# Your assignment
Exact reproduction required: the lines below from the line with "Regulaminu serwisu" to the line with "Define için evin altını kazdılar", both ends included, and no others.

(Task inputs Opens)

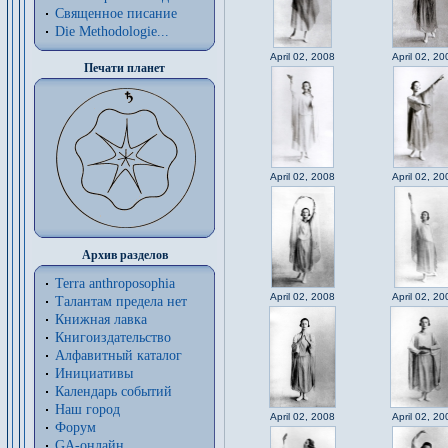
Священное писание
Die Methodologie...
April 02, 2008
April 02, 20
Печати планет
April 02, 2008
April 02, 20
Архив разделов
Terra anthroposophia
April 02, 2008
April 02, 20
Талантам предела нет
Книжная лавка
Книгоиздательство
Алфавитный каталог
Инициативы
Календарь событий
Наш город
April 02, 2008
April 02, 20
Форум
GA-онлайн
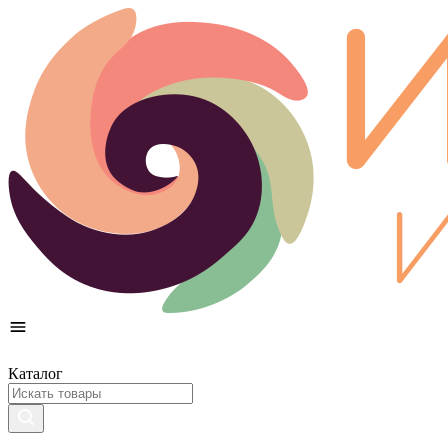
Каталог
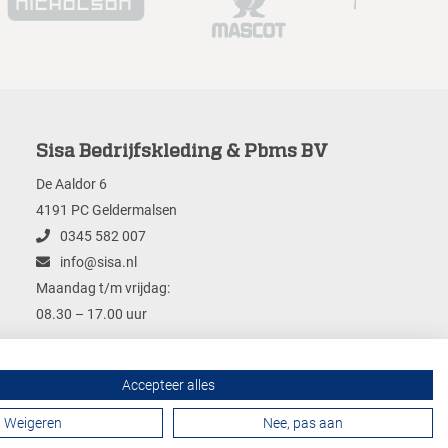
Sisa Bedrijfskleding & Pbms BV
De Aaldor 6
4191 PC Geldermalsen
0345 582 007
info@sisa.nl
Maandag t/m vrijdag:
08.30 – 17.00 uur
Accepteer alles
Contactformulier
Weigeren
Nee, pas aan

(Task inputs Closes)
(Task inputs Opens)

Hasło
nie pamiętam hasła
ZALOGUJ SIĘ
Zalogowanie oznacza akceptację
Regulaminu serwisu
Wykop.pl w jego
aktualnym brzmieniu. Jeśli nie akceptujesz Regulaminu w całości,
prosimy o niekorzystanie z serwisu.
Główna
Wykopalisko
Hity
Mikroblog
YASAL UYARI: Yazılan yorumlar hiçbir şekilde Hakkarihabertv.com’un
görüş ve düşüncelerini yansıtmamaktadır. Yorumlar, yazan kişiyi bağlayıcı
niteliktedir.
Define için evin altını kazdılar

(Task inputs Closes)

# Response
Regulaminu serwisu
Wykop.pl w jego
aktualnym brzmieniu. Jeśli nie akceptujesz Regulaminu w całości,
prosimy o niekorzystanie z serwisu.
Główna
Wykopalisko
Hity
Mikroblog
YASAL UYARI: Yazılan yorumlar hiçbir şekilde Hakkarihabertv.com’un
görüş ve düşüncelerini yansıtmamaktadır. Yorumlar, yazan kişiyi bağlayıcı
niteliktedir.
Define için evin altını kazdılar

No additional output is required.